No era una película
Espera, que no me acuerdo del título… –su hija pequeña cerró los ojos y frunció las cejas–. Porque esto que nos estás contando es una película, ¿verdad?
No era una película, aunque todos habían visto películas parecidas, familia de ciudad que se va al campo, joven ejecutivo amenazado por la mafia que se esconde en una granja, madre soltera reconvertida en una okupa rural… Ellos eran una familia, desde luego.
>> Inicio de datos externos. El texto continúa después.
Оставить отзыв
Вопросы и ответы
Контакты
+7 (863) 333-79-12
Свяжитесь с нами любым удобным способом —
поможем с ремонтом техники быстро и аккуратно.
Ella, hasta que se quedó en el paro, había sido una ejecutiva, directora del departamento de marketing de la filial de una multinacional farmacéutica, billetes en business y hoteles de cuatro estrellas para arriba. Y no era madre soltera, sino viuda, con tres hijos que ya no eran pequeños, que tampoco eran mayores, que seguían dependiendo de ella para subsistir, aunque el mayor estaba a punto de licenciarse como ingeniero agrónomo. Esa fue la clave, que tenía un hijo ingeniero agrónomo.
–Pero… pero ése no era el plan, mamá, yo escogí la carrera porque me gustaba, y la finca del abuelo, pues sí, ahí está, algún día habrá que hacer algo con ella, pero tanto como mudarnos a una casa en ruinas en un pueblo de Toledo, pues…
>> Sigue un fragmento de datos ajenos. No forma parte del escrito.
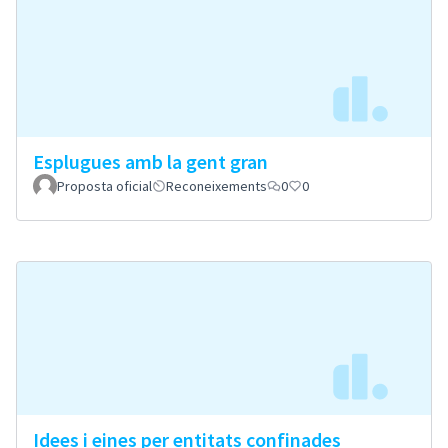
Esplugues amb la gent gran
Proposta oficial
Reconeixements
0
0
Idees i eines per entitats confinades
Ella tomó aire y les contó la verdad con la poca delicadeza que podía permitirse. Su propuesta no era el plan A porque no había plan B. Tampoco era una oferta porque ya no había margen para eso. Se le estaba acabando el paro, la herencia de su marido no iba a durar eternamente, la alternativa era seguir viviendo como antes hasta que se acabara el dinero, poner en venta la casa, alquilar habitaciones mientras no se vendía, desangrarse lentamente en infinitas noches en blanco, comer sólo pasta y arroz, y no salir del hoyo.
Aquellos nombres, aquellas historias… Y si ellos pudieron… ¿nosotros no vamos a poder?
–Mis abuelos vivieron de esas tierras. Y sus padres, sus abuelos, antes que ellos. Y todos vivieron bien, y aquí estamos nosotros. Es una buena tierra, el olivar, la viña, ya lo conocéis. Yo lo único que os pido es que lo intentemos. Y ya sé que ahora no da dinero, pero la mitad está sin arrendar y el resto muy descuidado. Si nos vamos a vivir allí, si reparamos la casa y planificamos bien los cultivos…
No era una película, y por eso hizo concesiones. Habría preferido alquilar el piso de Madrid, pero su hija menor todavía estaba haciendo el bachiller, el mediano en tercero de carrera y tuvo que pactar con ellos. Si se comprometían a pasar el verano en la finca y trabajar en la restauración de la casa, podrían seguir estudiando en la ciudad y viviendo en su casa mientras ella se ocupaba de la finca, sola o…
–Yo me voy contigo, mamá –a la hora de la verdad, el ingeniero agrónomo no vaciló–. Cuenta conmigo.
Aquella conversación había tenido lugar hace un año y medio. Desde entonces, habían trabajado todos, y habían trabajado mucho, hasta convertir una propiedad ruinosa que ella heredó por heredar en una explotación que ya debía de empezar a ser rentable, porque acababan de consumar el milagro de obtener un crédito sobre la próxima cosecha. Su hijo mayor, la piel curtida por el aire y el sol, un cuerpo de hombre que no tenía cuando se vinieron a vivir aquí, solía decir que el mérito no era suyo, sino de su madre, pero ella sabía que no era verdad, porque si la hubiera dejado sola, toda su experiencia de experta en marketing no habría servido de nada. Él había estado a su lado en las largas noches del primer invierno, pegados los dos a la chimenea con un papel y un lápiz, haciendo números y más números, sin mencionar siquiera la posibilidad de instalar calefacción, hasta que sus cálculos cuadraron. Lo habían pasado muy mal. La casa era vieja e incómoda, en el pueblo hacía mucho frío, ella no sabía nada de agricultura, él no sabía nada de finanzas, y ninguno de los dos sabía muy bien qué hacían allí, cómo se habían dejado arrebatar por aquella ilusión insensata. Pero en los peores momentos, el hijo le pedía a su madre que sacara el álbum y, arrebujados debajo de la manta, miraban viejas fotos, la bisabuela María, la abuela Ramona, el tío Vicente… Aquellas imágenes, los nombres y las historias que las acompañaban, les daban la fuerza justa para hacerse la misma pregunta, cada uno por su cuenta, ambos en silencio. Y si ellos pudieron… ¿nosotros no vamos a poder?
Habían podido. Mientras acompaña hasta la puerta a los técnicos que acaban de instalar los radiadores, ella repasa mentalmente su agenda, recuerda que tiene una entrevista con un exportador que quiere ocuparse de vender sus mermeladas en Escandinavia, y sonríe como una boba.